YOUR TASK – Each record below should be reproduced as it is written, with pictures left out entirely.

MATERIAL FOR THIS TASK –
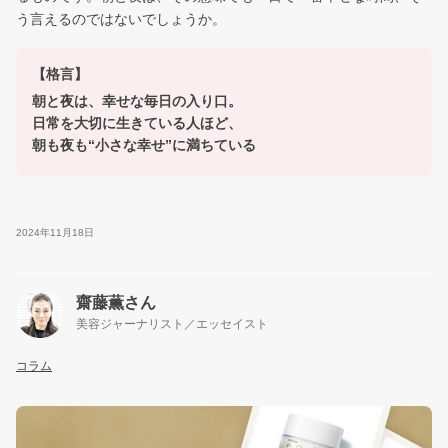
う言えるのではないでしょうか。
ログアウトしますか？
【格言】
朝と夜は、幸せな毎日の入り口。
日常を大切に生きている人ほど、
はい
朝も夜も“小さな幸せ”に満ちている
いいえ
2024年11月18日
齋藤薫さん
美容ジャーナリスト／エッセイスト
コラム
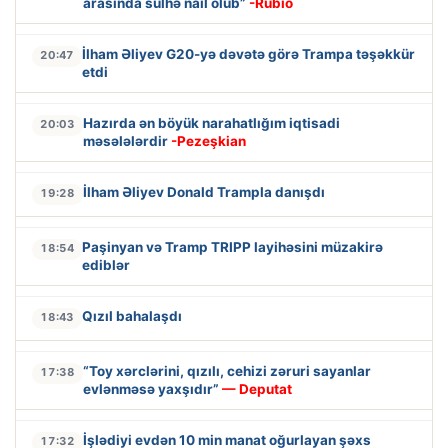
arasında sülhə nail olub”
-Rubio
İlham Əliyev G20-yə dəvətə görə Trampa təşəkkür
20:47
etdi
Hazırda ən böyük narahatlığım iqtisadi
20:03
məsələlərdir
-Pezeşkian
İlham Əliyev Donald Trampla danışdı
19:28
Paşinyan və Tramp TRIPP layihəsini müzakirə
18:54
ediblər
Qızıl bahalaşdı
18:43
“Toy xərclərini, qızılı, cehizi zəruri sayanlar
17:38
evlənməsə yaxşıdır”
— Deputat
İşlədiyi evdən 10 min manat oğurlayan şəxs
17:32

OUTPUT FOR THIS EXERCISE –
う言えるのではないでしょうか。
ログアウトしますか？
【格言】
朝と夜は、幸せな毎日の入り口。
日常を大切に生きている人ほど、
はい
朝も夜も“小さな幸せ”に満ちている
いいえ
2024年11月18日
齋藤薫さん
美容ジャーナリスト／エッセイスト
コラム
arasında sülhə nail olub”
-Rubio
İlham Əliyev G20-yə dəvətə görə Trampa təşəkkür
20:47
etdi
Hazırda ən böyük narahatlığım iqtisadi
20:03
məsələlərdir
-Pezeşkian
İlham Əliyev Donald Trampla danışdı
19:28
Paşinyan və Tramp TRIPP layihəsini müzakirə
18:54
ediblər
Qızıl bahalaşdı
18:43
“Toy xərclərini, qızılı, cehizi zəruri sayanlar
17:38
evlənməsə yaxşıdır”
— Deputat
İşlədiyi evdən 10 min manat oğurlayan şəxs
17:32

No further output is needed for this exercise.